You are viewing a plain text version of this content. The canonical link for it is here.
Posted to dev@couchdb.apache.org by Joan Touzet <wo...@apache.org> on 2017/07/16 21:14:09 UTC
[PROPOSAL] Include replication scheduler in 2.1
Hi all,
*Per the CouchDB bylaws, this is a concrete proposal that will default
to lazy consensus in 72 hours (2017.07.19 ~21:00).*
As we approach release candidates for v2.1 (see next email), we have one
major decision left to make: whether or not to include the scheduling
replicator in 2.1.
Arguments for inclusion:
* New feature allowing CouchDB to manage more replication jobs at
the same time by switching between them / starting / stopping.
From the documentation:
* Handles failing jobs more gracefully (exponnential backoff).
* Includes a new pair of API endpoints: _scheduler/jobs and
_scheduler/docs with enhanced information and an updated state
machine for replication jobs.
* Shared connection pool improves network resource usage and
performance, especially with large numbers of connections to
the same source/target.
* Improved request rate limit handling.
* Improved recovery from long but temporary network failures.
* Better handling of filtered replications.
* Feature includes its own tests, which all pass.
* Feature is fully documented.
* Cherry-picking out the scheduling replicator commits from the
~190 commits since then (all bugfixes and minor improvements) is
labour intensive for the release team, and possibly error prone.
Arguments against inclusion:
* It has been ~9 months since the 2.0 release. Many bugs have been
found and fixed.
* A new release without the scheduling replicator would provide
risk mitigation for users who need those bug fixes but are risk-
averse to new features.
* Scheduling replicator has not seen much real-world testing. Bugs
may surface in a 2.1 release that could destabilise existing
installs being upgraded.
I've thought a lot about this issue, and would like to propose that we
release 2.1 *with* the scheduling replicator included. My reasoning is
that the benefits outweigh the potential downsides. If necessary, we
can release a 2.1.1 in the following weeks with urgent bug fixes to
the scheduling replicator if necessary.
Another alternative would be to ~simultaneously release a 2.1 from just
before the scheduling replicator landed (~190 commits ago), then a 2.2
from the HEAD of the master branch with all the subsequent fixes. 2.1
would be missing these more recent fixes, but it would again avoid the
massive cherry-picking operation necessary to port all of them to the
2.1 branch without the scheduling replicator. I'm -0 on this because
of the confusion it might create with release announcements, but
wouldn't block if that was the desired path forward.

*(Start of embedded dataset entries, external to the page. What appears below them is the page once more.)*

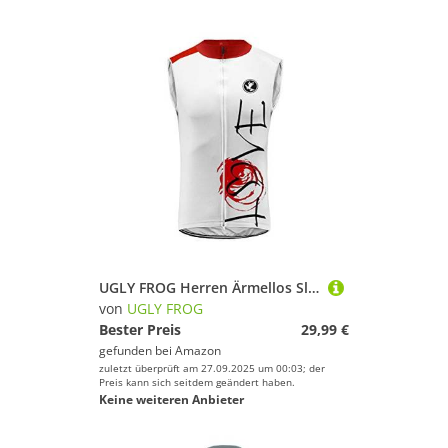
UGLY FROG Herren Ärmellos Sleeveless Radtrikot Triathlon Vest Mens Breathable Sleeveless Radtrikot Weste Radfahren Shirts Fahrrad Tops für Fahrrad
von
UGLY FROG
Bester Preis
29,99 €
gefunden bei
Amazon
zuletzt überprüft am 27.09.2025 um 00:03; der
Preis kann sich seitdem geändert haben.
Keine weiteren Anbieter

Developers, please make your voices heard! :)
-Joan
Re: [PROPOSAL] Include replication scheduler in 2.1
Posted by Robert Samuel Newson <rn...@apache.org>.
+1.
> On 16 Jul 2017, at 22:14, Joan Touzet <wo...@apache.org> wrote:
>
> Hi all,
>
> *Per the CouchDB bylaws, this is a concrete proposal that will default
> to lazy consensus in 72 hours (2017.07.19 ~21:00).*
>
> As we approach release candidates for v2.1 (see next email), we have one
> major decision left to make: whether or not to include the scheduling
> replicator in 2.1.
>
> Arguments for inclusion:
>
> * New feature allowing CouchDB to manage more replication jobs at
> the same time by switching between them / starting / stopping.
> From the documentation:
> * Handles failing jobs more gracefully (exponnential backoff).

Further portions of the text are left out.